─── Available data
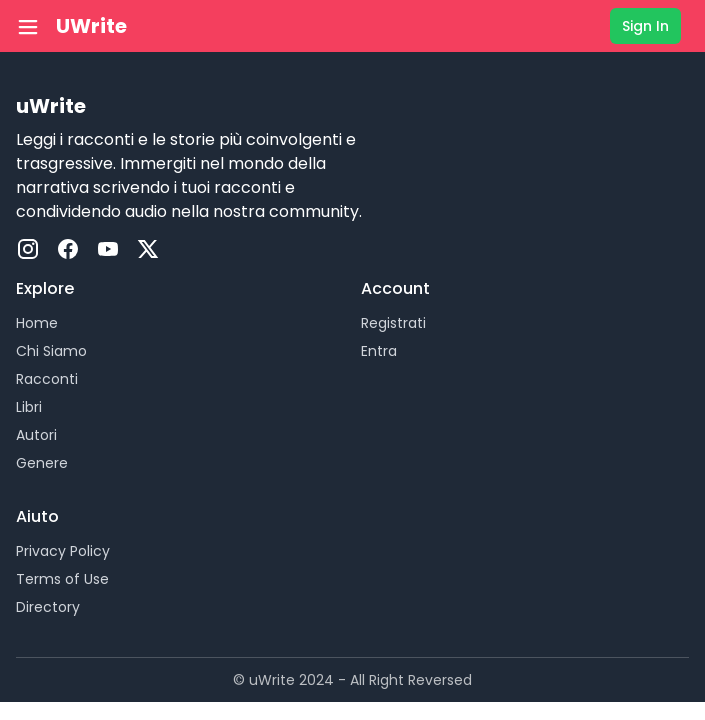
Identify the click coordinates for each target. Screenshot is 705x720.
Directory (48, 607)
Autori (36, 435)
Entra (379, 351)
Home (37, 323)
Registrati (393, 323)
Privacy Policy (63, 551)
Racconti (47, 379)
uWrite (51, 106)
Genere (42, 463)
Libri (29, 407)
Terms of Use (62, 579)
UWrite (91, 26)
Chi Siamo (51, 351)
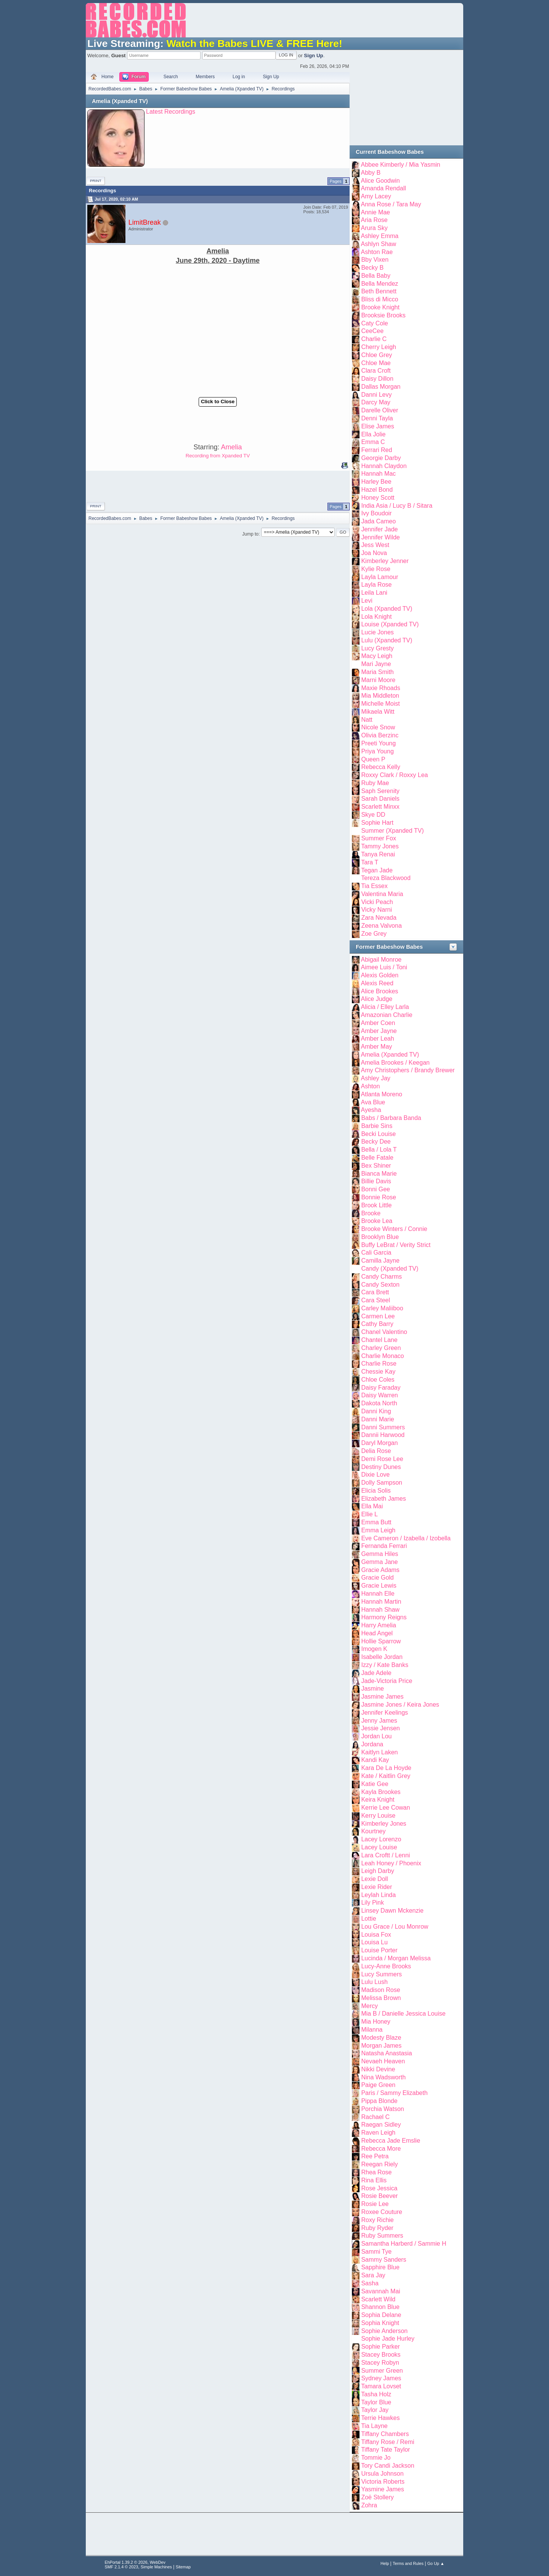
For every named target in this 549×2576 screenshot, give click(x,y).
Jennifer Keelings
──────
**What you are asked to do**
Write out again, exactly, each line from the one containing "UWrite (91, 26)" through the last line of the entries, and omit every picture.

**Your response**
UWrite (91, 26)
Chi Siamo (51, 351)
For every named target in this 549×2576 screenshot, give click(x,y).
Jennifer Keelings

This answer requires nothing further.